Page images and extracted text

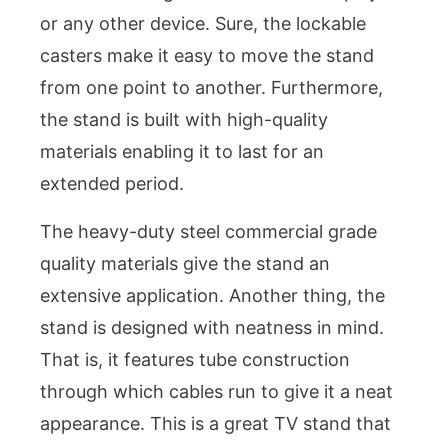
or any other device. Sure, the lockable
casters make it easy to move the stand
from one point to another. Furthermore,
the stand is built with high-quality
materials enabling it to last for an
extended period.
The heavy-duty steel commercial grade
quality materials give the stand an
extensive application. Another thing, the
stand is designed with neatness in mind.
That is, it features tube construction
through which cables run to give it a neat
appearance. This is a great TV stand that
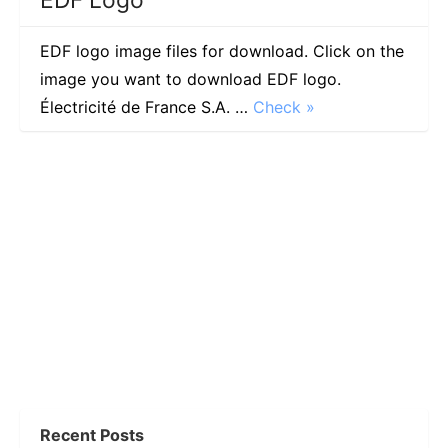
EDF logo image files for download. Click on the
image you want to download EDF logo.
Électricité de France S.A. …
Check »
Recent Posts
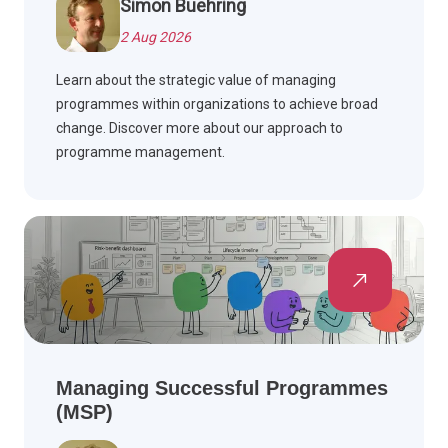
Simon Buehring
2 Aug 2026
Learn about the strategic value of managing
programmes within organizations to achieve broad
change. Discover more about our approach to
programme management.
Managing Successful Programmes
(MSP)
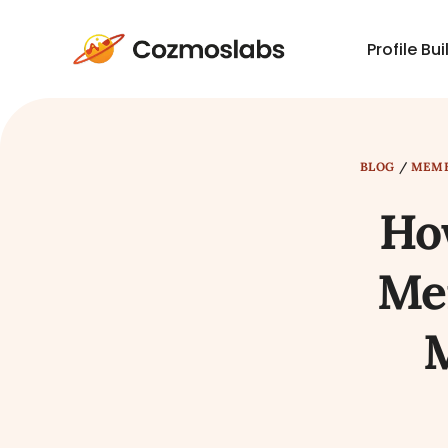
Profile Bui
Cozmoslabs
home
page
BLOG
/
MEMB
Ho
Mem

WHAT TO WORK ON: Final task for the records above: print exactly the lines from the one that contains "appearance. This is a great TV stand that" through the last line, both ends included, pictures excluded.

RESPONSE TO THIS TASK:
appearance. This is a great TV stand that
EDF logo image files for download. Click on the
image you want to download EDF logo.
Électricité de France S.A. …
Check »
Recent Posts
Simon Buehring
2 Aug 2026
Learn about the strategic value of managing
programmes within organizations to achieve broad
change. Discover more about our approach to
programme management.
Managing Successful Programmes
(MSP)
Profile Bui
Cozmoslabs
home
page
BLOG
/
MEMB
Ho
Mem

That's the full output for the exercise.